* [Aim of the exercise] From the first line of the listing to the last, set down everything exactly, but skip the images.

* [Provided entries]
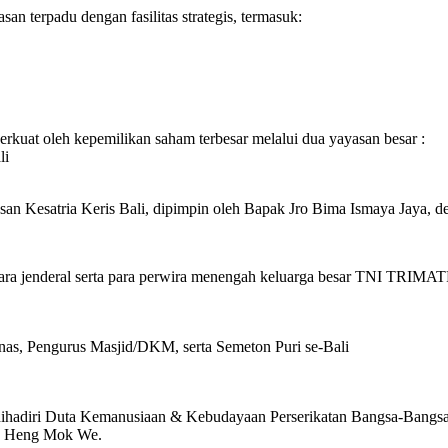
terpadu dengan fasilitas strategis, termasuk:
kuat oleh kepemilikan saham terbesar melalui dua yayasan besar :
li
an Kesatria Keris Bali, dipimpin oleh Bapak Jro Bima Ismaya Jaya, de
ng para jenderal serta para perwira menengah keluarga besar TNI TRIM
inas, Pengurus Masjid/DKM, serta Semeton Puri se-Bali
 dihadiri Duta Kemanusiaan & Kebudayaan Perserikatan Bangsa-Bangsa
r. Heng Mok We.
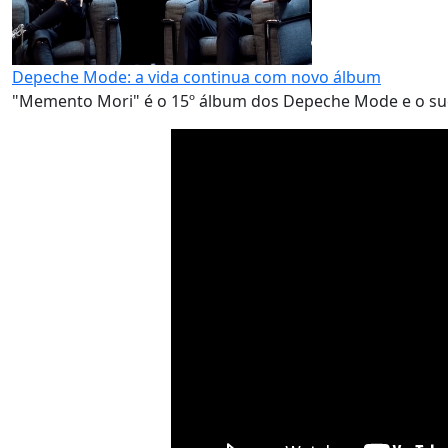
Depeche Mode: a vida continua com novo álbum
"Memento Mori" é o 15º álbum dos Depeche Mode e o suce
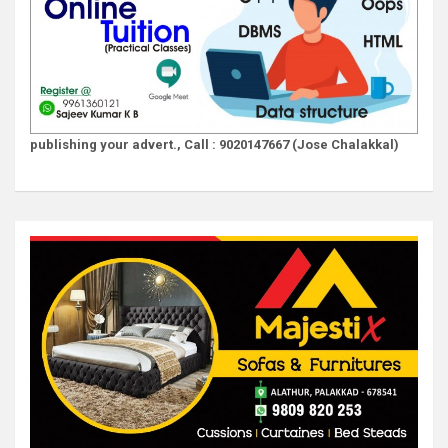
publishing your advert., Call : 9020147667 (Jose Chalakkal)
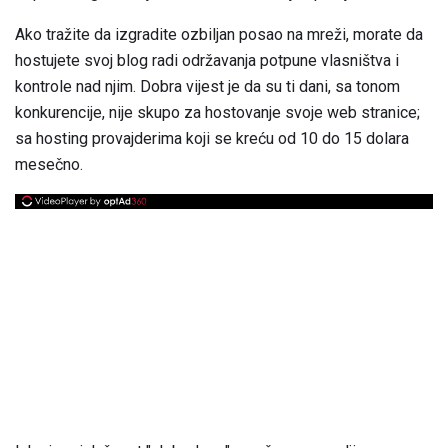
Ako tražite da izgradite ozbiljan posao na mreži, morate da
hostujete svoj blog radi održavanja potpune vlasništva i
kontrole nad njim. Dobra vijest je da su ti dani, sa tonom
konkurencije, nije skupo za hostovanje svoje web stranice;
sa hosting provajderima koji se kreću od 10 do 15 dolara
mesečno.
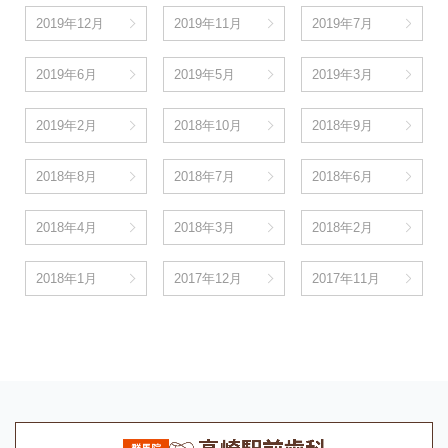
2019年12月
2019年11月
2019年7月
2019年6月
2019年5月
2019年3月
2019年2月
2018年10月
2018年9月
2018年8月
2018年7月
2018年6月
2018年4月
2018年3月
2018年2月
2018年1月
2017年12月
2017年11月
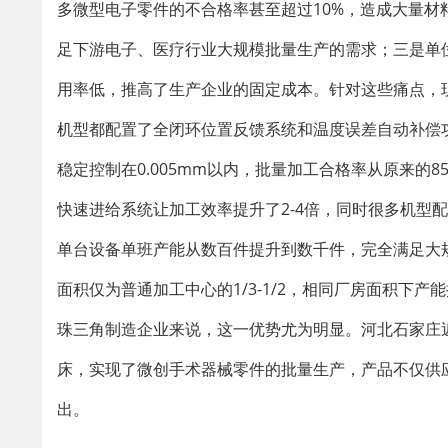
多微型电子零件的不合格率甚至超过10%，造成大量
足下游电子、医疗行业大规模批量生产的需求；三是单
用率低，推高了生产企业的固定成本。针对这些痛点，
机型都配置了全闭环位置反馈系统和温度误差自动补偿
稳定控制在0.005mm以内，批量加工合格率从原来的
快速进给系统让加工效率提升了2-4倍，同时很多机型
单台设备单班产能从数百件提升到数千件，完全满足大
面积仅为普通加工中心的1/3-1/2，相同厂房面积下
珠三角制造企业来说，这一优势尤为明显。河北石家庄
床，实现了微创手术器械零件的批量生产，产品不仅供
出。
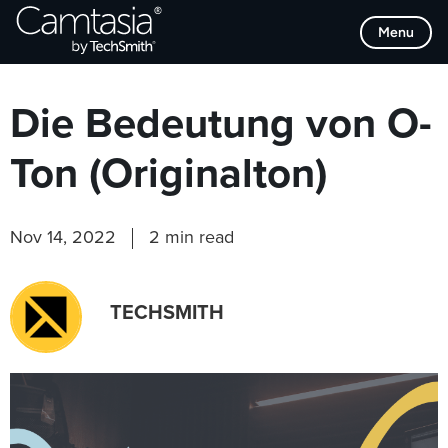
Direkt
Browse Categories
Menu
zum
Inhalt
Die Bedeutung von O-
Ton (Originalton)
Nov 14, 2022
2 min read
TECHSMITH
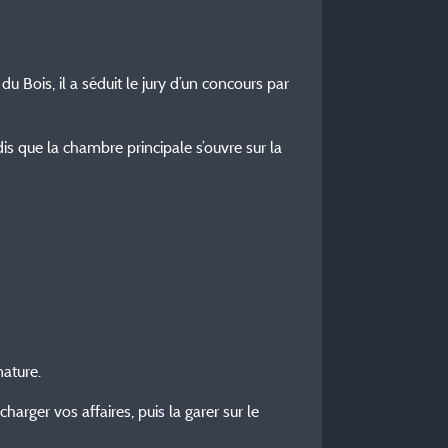
u Bois, il a séduit le jury d’un concours par
dis que la chambre principale s’ouvre sur la
nature.
arger vos affaires, puis la garer sur le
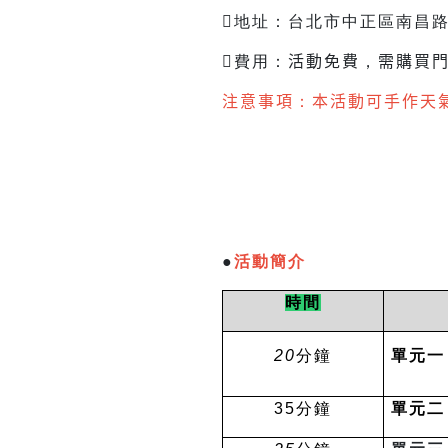
地址：台北市中正區南昌路
費用：
活動免費
，
需購買
注意事項
：
本活動可手作天
●
活動簡介
時間
20
分鐘
單元一
35
分鐘
單元二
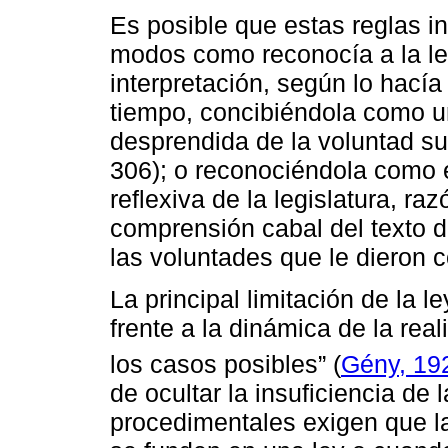
Es posible que estas reglas i
modos como reconocía a la le
interpretación, según lo hacía
tiempo, concibiéndola como u
desprendida de la voluntad sub
306); o reconociéndola como e
reflexiva de la legislatura, ra
comprensión cabal del texto d
las voluntades que le dieron 
La principal limitación de la l
frente a la dinámica de la rea
los casos posibles” (
Gény, 19
de ocultar la insuficiencia de
procedimentales exigen que l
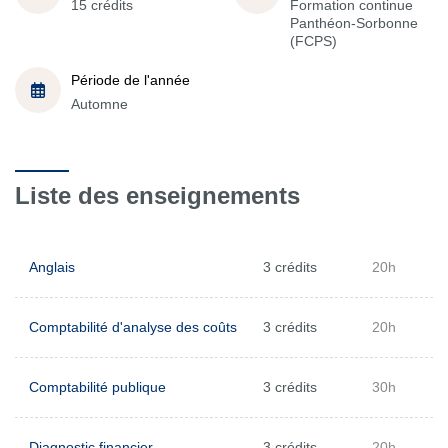
15 crédits
Formation continue
Panthéon-Sorbonne
(FCPS)
Période de l'année
Automne
Liste des enseignements
Anglais
3 crédits
20h
Comptabilité d'analyse des coûts
3 crédits
20h
Comptabilité publique
3 crédits
30h
Diagnostic financier
3 crédits
20h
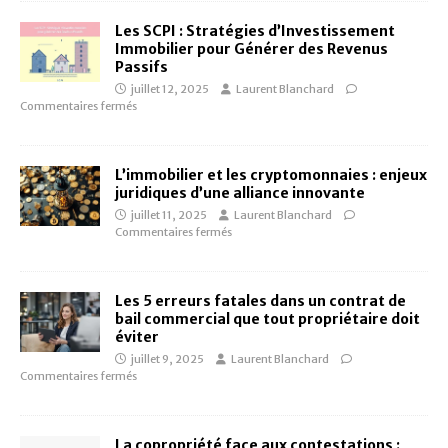
Les SCPI : Stratégies d’Investissement
Immobilier pour Générer des Revenus
Passifs
juillet 12, 2025
Laurent Blanchard
Commentaires fermés
L’immobilier et les cryptomonnaies : enjeux
juridiques d’une alliance innovante
juillet 11, 2025
Laurent Blanchard
Commentaires fermés
Les 5 erreurs fatales dans un contrat de
bail commercial que tout propriétaire doit
éviter
juillet 9, 2025
Laurent Blanchard
Commentaires fermés
La copropriété face aux contestations :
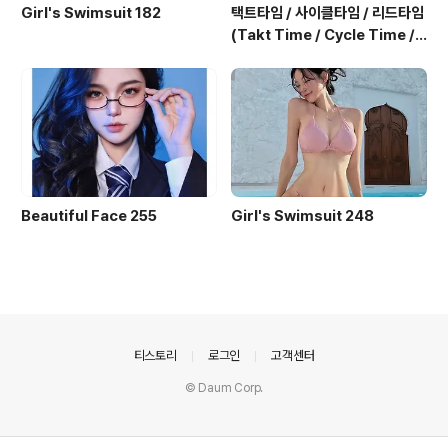
Girl's Swimsuit 182
택트타임 / 사이클타임 / 리드타임
(Takt Time / Cycle Time / L
ead Time)
Beautiful Face 255
Girl's Swimsuit 248
의안내
티스토리
로그인
고객센터
© Daum Corp.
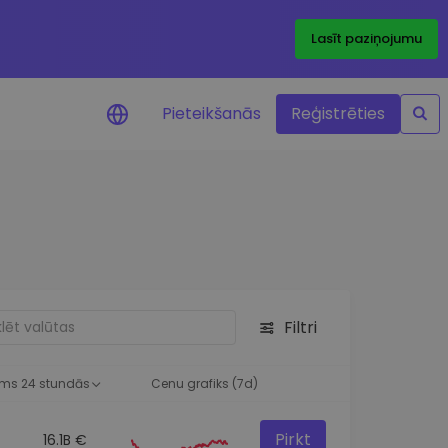
Lasīt paziņojumu
Pieteikšanās
Reģistrēties
ājumi par cenām
ienītāko žetonu cenu
ājumi reāllaikā
 investīciju iespējas
Filtri
a analīze
tziņas optimālai
ai
ms 24 stundās
Cenu grafiks (7d)
Pirkt
16.1B €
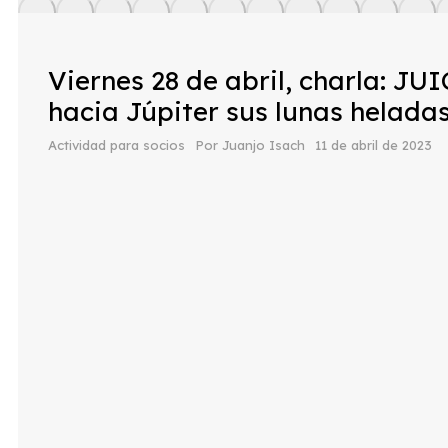
Viernes 28 de abril, charla: JU
hacia Júpiter sus lunas heladas
Actividad para socios
Por
Juanjo Isach
11 de abril de 2023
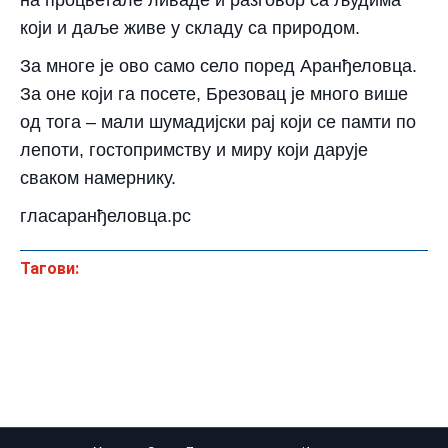
на процветале ливаде и разговор са људима
који и даље живе у складу са природом.
За многе је ово само село поред Аранђеловца.
За оне који га посете, Брезовац је много више
од тога – мали шумадијски рај који се памти по
лепоти, гостопримству и миру који дарује
сваком намернику.
гласаранђеловца.рс
Тагови:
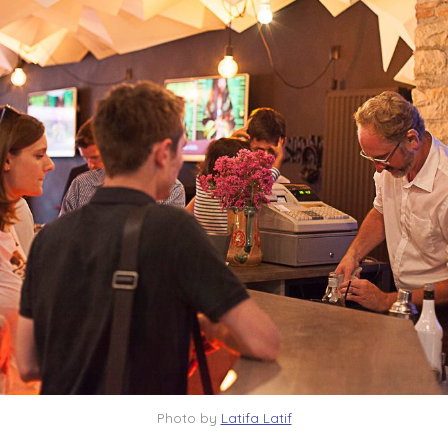
Photo by
Latifa Latif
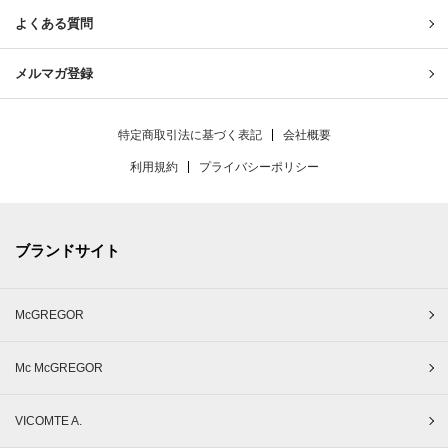
よくある質問
メルマガ登録
特定商取引法に基づく表記
会社概要
利用規約
プライバシーポリシー
ブランドサイト
McGREGOR
Mc McGREGOR
VICOMTE A.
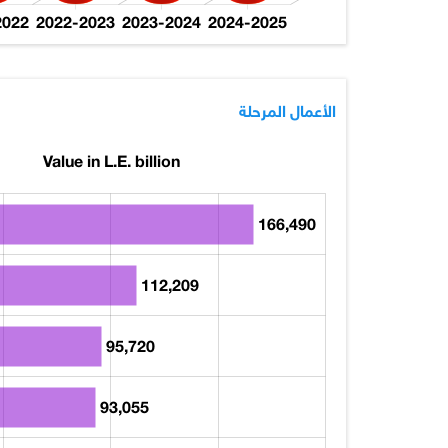
2022
2022-2023
2023-2024
2024-2025
الأعمال المرحلة
Value in L.E. billion
166,490
112,209
95,720
93,055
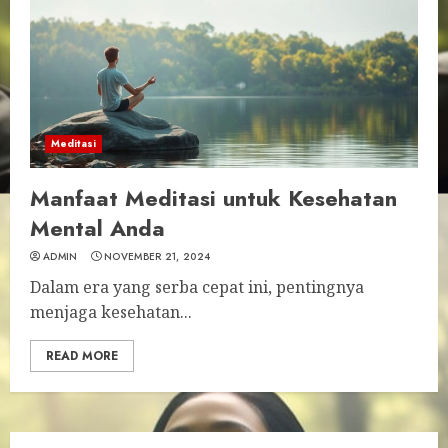
Meditasi
Manfaat Meditasi untuk Kesehatan
Mental Anda
ADMIN
NOVEMBER 21, 2024
Dalam era yang serba cepat ini, pentingnya
menjaga kesehatan...
READ MORE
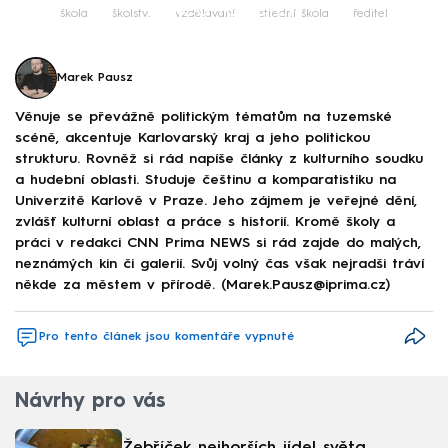
Failed to fetch
škola
školství
vzdělávání
střední škola
ředitel
Marek Pausz
Věnuje se převážně politickým tématům na tuzemské
scéně, akcentuje Karlovarský kraj a jeho politickou
strukturu. Rovněž si rád napíše články z kulturního soudku
a hudební oblasti. Studuje češtinu a komparatistiku na
Univerzitě Karlově v Praze. Jeho zájmem je veřejné dění,
zvlášť kulturní oblast a práce s historií. Kromě školy a
práci v redakci CNN Prima NEWS si rád zajde do malých,
neznámých kin či galerií. Svůj volný čas však nejradši tráví
někde za městem v přírodě. (Marek.Pausz@iprima.cz)
Pro tento článek jsou komentáře vypnuté
Návrhy pro vás
Žebříček nejhorších jídel světa.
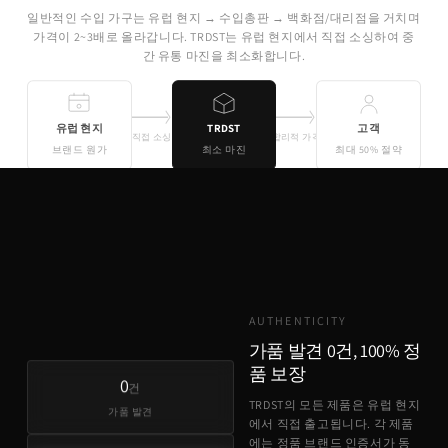
일반적인 수입 가구는 유럽 현지 → 수입총판 → 백화점/대리점을 거치며
가격이 2~3배로 올라갑니다. TRDST는 유럽 현지에서 직접 소싱하여 중
간 유통 마진을 최소화합니다.
유럽 현지
TRDST
고객
직접 소싱
합리적 가격
브랜드 원가
최소 마진
최대 50% 절약
기존 유통
TRDST
유럽 원가 + 최소 마진
AUTHENTICITY
가품 발견 0건, 100% 정
품 보장
0
건
TRDST의 모든 제품은 유럽 현지
가품 발견
에서 직접 출고됩니다. 각 제품
에는 정품 브랜드 인증서가 동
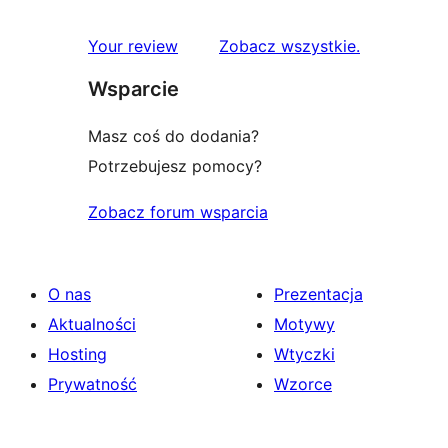
recenzje
Your review
Zobacz wszystkie
.
Wsparcie
Masz coś do dodania?
Potrzebujesz pomocy?
Zobacz forum wsparcia
O nas
Prezentacja
Aktualności
Motywy
Hosting
Wtyczki
Prywatność
Wzorce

* [Exercise solution]
terpadu dengan fasilitas strategis, termasuk:
kuat oleh kepemilikan saham terbesar melalui dua yayasan besar :
li
an Kesatria Keris Bali, dipimpin oleh Bapak Jro Bima Ismaya Jaya, de
ng para jenderal serta para perwira menengah keluarga besar TNI TRIM
inas, Pengurus Masjid/DKM, serta Semeton Puri se-Bali
 dihadiri Duta Kemanusiaan & Kebudayaan Perserikatan Bangsa-Bangsa
r. Heng Mok We.
Depeche Mode: a vida continua com novo álbum
"Memento Mori" é o 15º álbum dos Depeche Mode e o suce
publishing your advert., Call : 9020147667 (Jose Chalakkal)
Ako tražite da izgradite ozbiljan posao na mreži, morate da
hostujete svoj blog radi održavanja potpune vlasništva i
kontrole nad njim. Dobra vijest je da su ti dani, sa tonom
konkurencije, nije skupo za hostovanje svoje web stranice;
sa hosting provajderima koji se kreću od 10 do 15 dolara
mesečno.
2019年12月
2019年11月
2019年7月
2019年6月
2019年5月
2019年3月
2019年2月
2018年10月
2018年9月
2018年8月
2018年7月
2018年6月
2018年4月
2018年3月
2018年2月
2018年1月
2017年12月
2017年11月
多微型电子零件的不合格率甚至超过10%，造成大量
足下游电子、医疗行业大规模批量生产的需求；三是单
用率低，推高了生产企业的固定成本。针对这些痛点，
机型都配置了全闭环位置反馈系统和温度误差自动补偿
稳定控制在0.005mm以内，批量加工合格率从原来的
快速进给系统让加工效率提升了2-4倍，同时很多机型
单台设备单班产能从数百件提升到数千件，完全满足大
面积仅为普通加工中心的1/3-1/2，相同厂房面积下
珠三角制造企业来说，这一优势尤为明显。河北石家庄
床，实现了微创手术器械零件的批量生产，产品不仅供
出。
Direkt
Browse Categories
Menu
zum
Inhalt
Die Bedeutung von O-
Ton (Originalton)
Nov 14, 2022
2 min read
TECHSMITH
u Bois, il a séduit le jury d’un concours par
dis que la chambre principale s’ouvre sur la
nature.
arger vos affaires, puis la garer sur le
地址：台北市中正區南昌路
費用：
活動免費
，
需購買
注意事項
：
本活動可手作天
●
活動簡介
時間
20
分鐘
單元一
35
分鐘
單元二
Es posible que estas reglas i
modos como reconocía a la le
interpretación, según lo hacía
tiempo, concibiéndola como u
desprendida de la voluntad sub
306); o reconociéndola como e
reflexiva de la legislatura, ra
comprensión cabal del texto d
las voluntades que le dieron 
La principal limitación de la l
frente a la dinámica de la rea
los casos posibles” (
Gény, 19
de ocultar la insuficiencia de
procedimentales exigen que l
15 crédits
Formation continue
Panthéon-Sorbonne
(FCPS)
Période de l'année
Automne
Liste des enseignements
Anglais
3 crédits
20h
Comptabilité d'analyse des coûts
3 crédits
20h
Comptabilité publique
3 crédits
30h
Diagnostic financier
3 crédits
20h
Les SCPI : Stratégies d’Investissement
Immobilier pour Générer des Revenus
Passifs
juillet 12, 2025
Laurent Blanchard
Commentaires fermés
L’immobilier et les cryptomonnaies : enjeux
juridiques d’une alliance innovante
juillet 11, 2025
Laurent Blanchard
Commentaires fermés
Les 5 erreurs fatales dans un contrat de
bail commercial que tout propriétaire doit
éviter
juillet 9, 2025
Laurent Blanchard
Commentaires fermés
La copropriété face aux contestations :
Girl's Swimsuit 182
택트타임 / 사이클타임 / 리드타임
(Takt Time / Cycle Time / L
ead Time)
Beautiful Face 255
Girl's Swimsuit 248
의안내
티스토리
로그인
고객센터
© Daum Corp.
Lasīt paziņojumu
Pieteikšanās
Reģistrēties
ājumi par cenām
ienītāko žetonu cenu
ājumi reāllaikā
 investīciju iespējas
Filtri
a analīze
tziņas optimālai
ai
ms 24 stundās
Cenu grafiks (7d)
Pirkt
16.1B €
Viernes 28 de abril, charla: JU
hacia Júpiter sus lunas heladas
Actividad para socios
Por
Juanjo Isach
11 de abril de 2023
на процветале ливаде и разговор са људима
који и даље живе у складу са природом.
За многе је ово само село поред Аранђеловца.
За оне који га посете, Брезовац је много више
од тога – мали шумадијски рај који се памти по
лепоти, гостопримству и миру који дарује
сваком намернику.
гласаранђеловца.рс
Тагови:
Photo by
Latifa Latif
よくある質問
メルマガ登録
特定商取引法に基づく表記
会社概要
利用規約
プライバシーポリシー
ブランドサイト
McGREGOR
Mc McGREGOR
VICOMTE A.
2022
2022-2023
2023-2024
2024-2025
الأعمال المرحلة
Value in L.E. billion
166,490
112,209
95,720
93,055
Meditasi
Manfaat Meditasi untuk Kesehatan
Mental Anda
ADMIN
NOVEMBER 21, 2024
Dalam era yang serba cepat ini, pentingnya
menjaga kesehatan...
READ MORE
Failed to fetch
škola
školství
vzdělávání
střední škola
ředitel
Marek Pausz
Věnuje se převážně politickým tématům na tuzemské
scéně, akcentuje Karlovarský kraj a jeho politickou
strukturu. Rovněž si rád napíše články z kulturního soudku
a hudební oblasti. Studuje češtinu a komparatistiku na
Univerzitě Karlově v Praze. Jeho zájmem je veřejné dění,
zvlášť kulturní oblast a práce s historií. Kromě školy a
práci v redakci CNN Prima NEWS si rád zajde do malých,
neznámých kin či galerií. Svůj volný čas však nejradši tráví
někde za městem v přírodě. (Marek.Pausz@iprima.cz)
Pro tento článek jsou komentáře vypnuté
Návrhy pro vás
Žebříček nejhorších jídel světa.
일반적인 수입 가구는 유럽 현지 → 수입총판 → 백화점/대리점을 거치며
가격이 2~3배로 올라갑니다. TRDST는 유럽 현지에서 직접 소싱하여 중
간 유통 마진을 최소화합니다.
유럽 현지
TRDST
고객
직접 소싱
합리적 가격
브랜드 원가
최소 마진
최대 50% 절약
기존 유통
TRDST
유럽 원가 + 최소 마진
AUTHENTICITY
가품 발견 0건, 100% 정
품 보장
0
건
TRDST의 모든 제품은 유럽 현지
가품 발견
에서 직접 출고됩니다. 각 제품
에는 정품 브랜드 인증서가 동
recenzje
Your review
Zobacz wszystkie
.
Wsparcie
Masz coś do dodania?
Potrzebujesz pomocy?
Zobacz forum wsparcia
O nas
Prezentacja
Aktualności
Motywy
Hosting
Wtyczki
Prywatność
Wzorce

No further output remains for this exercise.